## DATASET
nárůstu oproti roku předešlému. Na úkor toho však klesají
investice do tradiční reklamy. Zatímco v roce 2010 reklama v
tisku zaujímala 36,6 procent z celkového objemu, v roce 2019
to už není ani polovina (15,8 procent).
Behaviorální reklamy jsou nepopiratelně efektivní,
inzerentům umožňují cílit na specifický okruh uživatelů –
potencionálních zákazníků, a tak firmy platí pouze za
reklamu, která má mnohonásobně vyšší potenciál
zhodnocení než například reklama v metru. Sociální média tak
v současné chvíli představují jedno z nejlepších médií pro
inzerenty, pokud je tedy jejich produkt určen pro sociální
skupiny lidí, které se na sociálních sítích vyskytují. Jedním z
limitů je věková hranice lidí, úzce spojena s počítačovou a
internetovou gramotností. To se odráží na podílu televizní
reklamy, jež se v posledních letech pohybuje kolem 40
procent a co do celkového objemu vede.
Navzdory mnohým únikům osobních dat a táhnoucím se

==

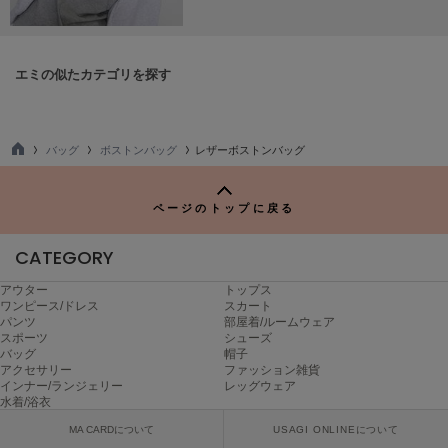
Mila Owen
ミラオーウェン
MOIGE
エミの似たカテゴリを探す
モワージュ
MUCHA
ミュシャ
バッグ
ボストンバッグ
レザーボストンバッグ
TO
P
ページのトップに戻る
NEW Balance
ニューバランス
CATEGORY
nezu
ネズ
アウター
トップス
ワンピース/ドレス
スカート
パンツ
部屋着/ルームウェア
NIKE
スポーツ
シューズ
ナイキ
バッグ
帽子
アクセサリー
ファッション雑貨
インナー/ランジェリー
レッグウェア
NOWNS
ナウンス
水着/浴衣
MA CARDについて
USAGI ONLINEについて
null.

---

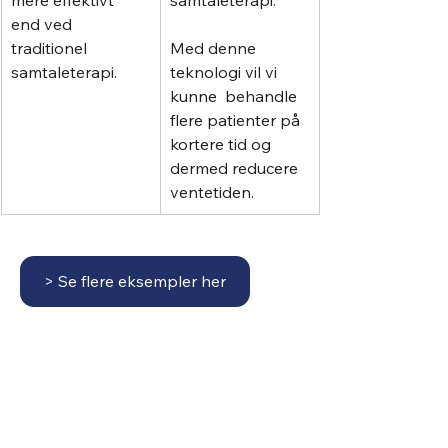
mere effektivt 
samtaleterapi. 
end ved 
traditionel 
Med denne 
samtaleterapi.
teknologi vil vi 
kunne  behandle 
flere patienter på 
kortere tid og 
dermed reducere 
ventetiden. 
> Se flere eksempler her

## WHAT IS BEING ASKED
Only one part of the material above is to be transcribed, namely the lines starting with the line that has "Behaviorální reklamy jsou" and going on through the line that has "Navzdory mnohým únikům", exactly as they stand.

## COMPLETED TASK
Behaviorální reklamy jsou nepopiratelně efektivní,
inzerentům umožňují cílit na specifický okruh uživatelů –
potencionálních zákazníků, a tak firmy platí pouze za
reklamu, která má mnohonásobně vyšší potenciál
zhodnocení než například reklama v metru. Sociální média tak
v současné chvíli představují jedno z nejlepších médií pro
inzerenty, pokud je tedy jejich produkt určen pro sociální
skupiny lidí, které se na sociálních sítích vyskytují. Jedním z
limitů je věková hranice lidí, úzce spojena s počítačovou a
internetovou gramotností. To se odráží na podílu televizní
reklamy, jež se v posledních letech pohybuje kolem 40
procent a co do celkového objemu vede.
Navzdory mnohým únikům osobních dat a táhnoucím se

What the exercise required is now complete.